Is the roofspace beneath your chimney strengthened?
A collapsing brick or masonry chimney can damage or break through the roof or ceiling below. If you cannot replace the chimney, you should strengthen the roof space below to protect your house and its occupants.
Check the strength of the existing rafters and ceiling joists. Is the ceiling properly supported?
If the ceiling is not properly supported, add a timber beam – sometimes called a strongback – to the roofspace.
Then, lay lengths of timber across the tops of the ceiling joists near the chimney. The timber must be close to the chimney, but it is acceptable to leave small gaps between each length.
The timber should extend roughly the same distance as the height of the chimney in all directions.
Is your gable-ended roof braced?
An unbraced gable end (a triangle-shaped area of wall at one end of the roof) which has a brick veneer attached to it may be damaged by severe earthquake shaking.
- In the roof space inside your gable end, do you see diagonal pieces of timber or metal bracing your roof? The braces should either cross your rafters from the top of the gable down to the ceiling at the opposite end, or connect from the peak of the roof down to your ceiling frame through the ceiling space.
- Are the braces tightly attached at each end? If they cross your rafters, make sure they are tightly attached to each one.
- Are any gable-end braces broken or missing?
To install new gable-end braces, attach a brace from the peak of your gable end to the ceiling framing below on about a 45° angle.
- Place braces from both gable ends to create a pair.
- Add extra brace pairs down the central ridgeline.
- If you have more than one gable end, brace them all.
Are your clay and concrete roof tiles properly fastened?
Clay or concrete tiles are heavy and, if not properly secured, can damage each other and your roof in an earthquake.
- In the roof space of your house, are your tiles fastened to horizontal pieces of timber in the roof?
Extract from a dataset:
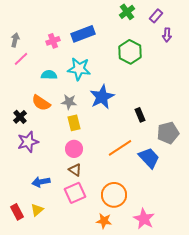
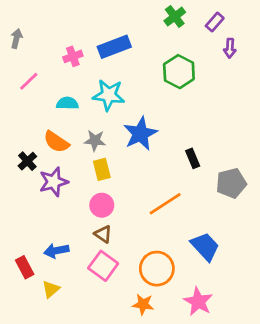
gray arrow: (15, 40) -> (16, 39), moved
purple star: (28, 142) -> (54, 182), moved
blue trapezoid: (149, 158) -> (205, 247), moved
pink square: (75, 193) -> (103, 266), turned -30
red rectangle: (17, 212) -> (25, 267), moved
These are called battens.
- Are the fastenings on each tile in good condition and not loose, rusted or broken?
- Your tiles will likely be tied to the battens with wire, but some tiles can be fastened with clips, nails or screws.
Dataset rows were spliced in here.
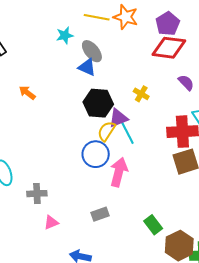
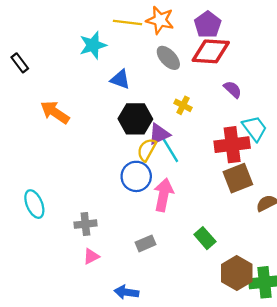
cyan star: (65, 35) -> (93, 45), size x1.4
gray ellipse: (92, 51) -> (168, 58), moved
orange arrow: (27, 93) -> (55, 112), size x1.5
gray cross: (37, 194) -> (85, 224), moved
green rectangle: (153, 225) -> (205, 238), moved

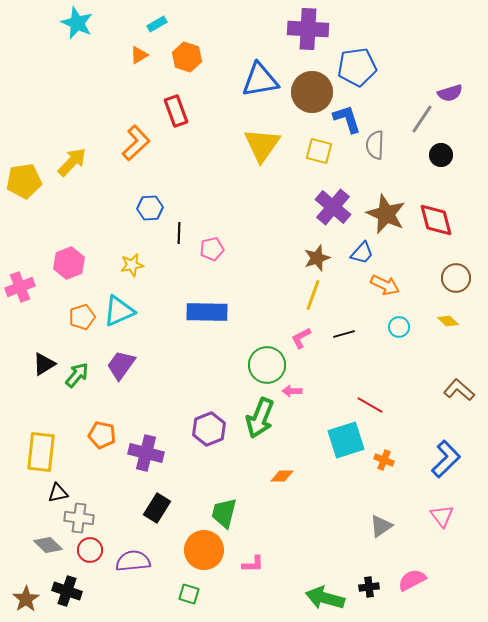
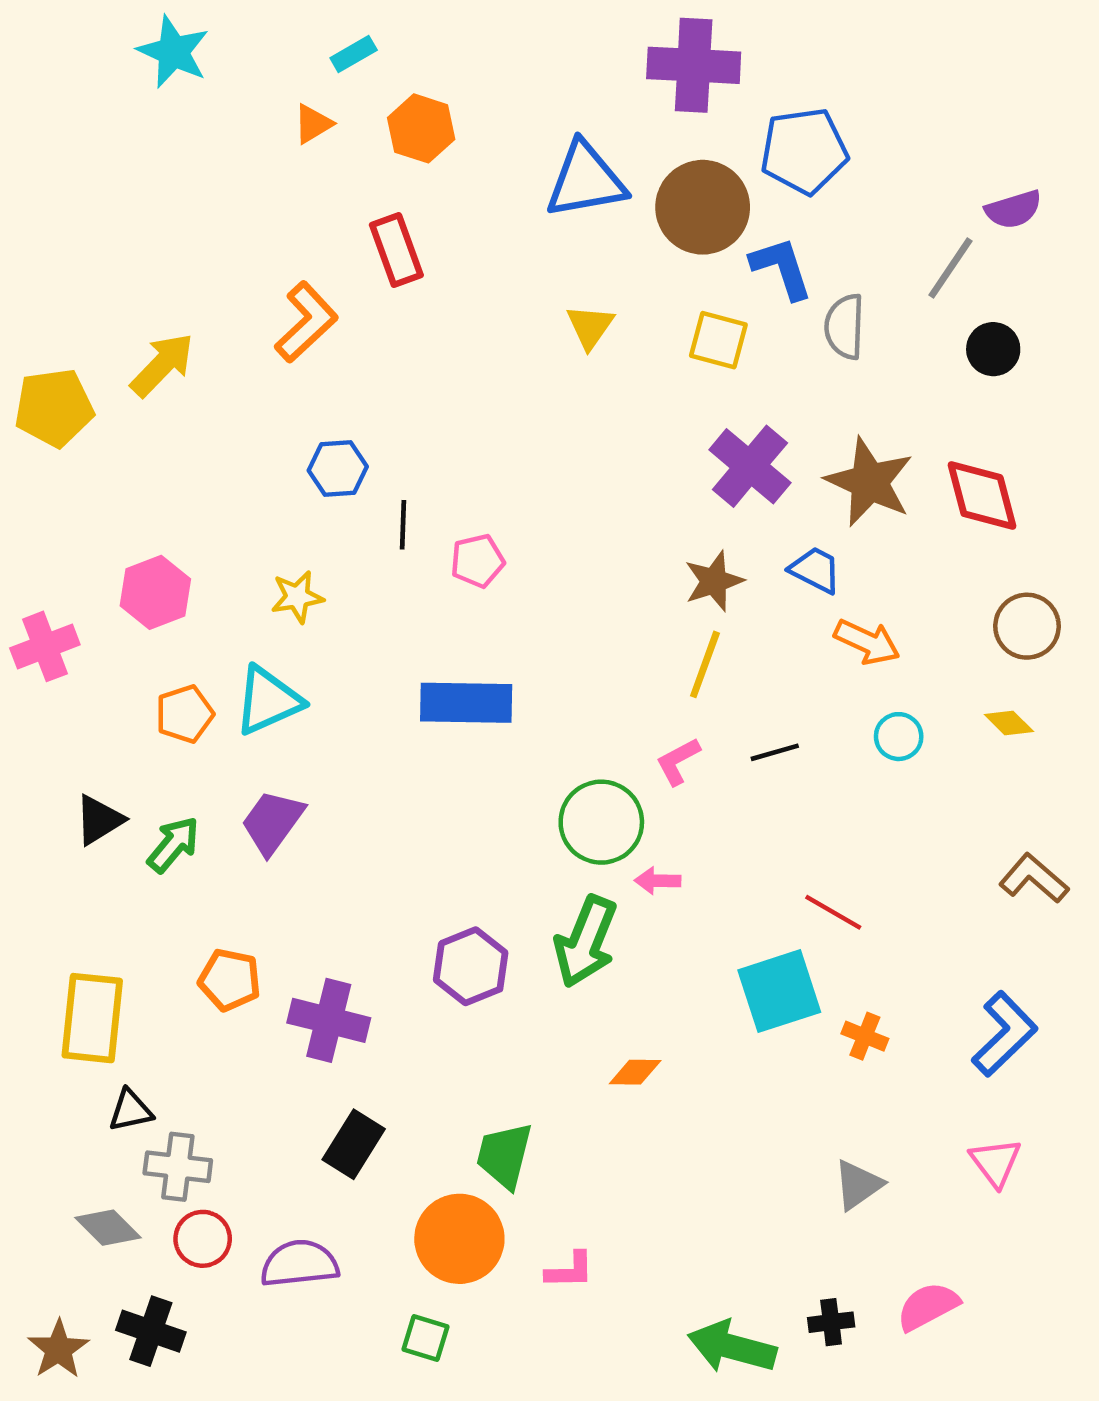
yellow triangle: (262, 145) -> (590, 327), size x0.6
blue trapezoid: (362, 253) -> (815, 570), turned -105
- If your roof has underlay, you will not be able to easily see the underside of the tiles, but you should still be able to check the tie to the battens.
Replace damaged connecting ties with the same style of wire, clip, nail or screw, or install the correct new ones if they are missing.
When fastening with wire, use galvanised wire and thread the wire through the lugs on the tile, wrap it around the lower batten, and twist the wire together firmly with pliers.
Make sure you fasten at least every second tile – fastening every tile is even better.
- If you live within 500 metres of the coast, use stainless steel fastenings so they don’t rust.
- Concrete and clay roof tiles have a useful life of about 60–70 years, so if you have a house built before 1950 with original tiles, they may need replacing soon.
If you are thinking of replacing your roof, consider using lighter materials, such as sheet metal or metal tiles.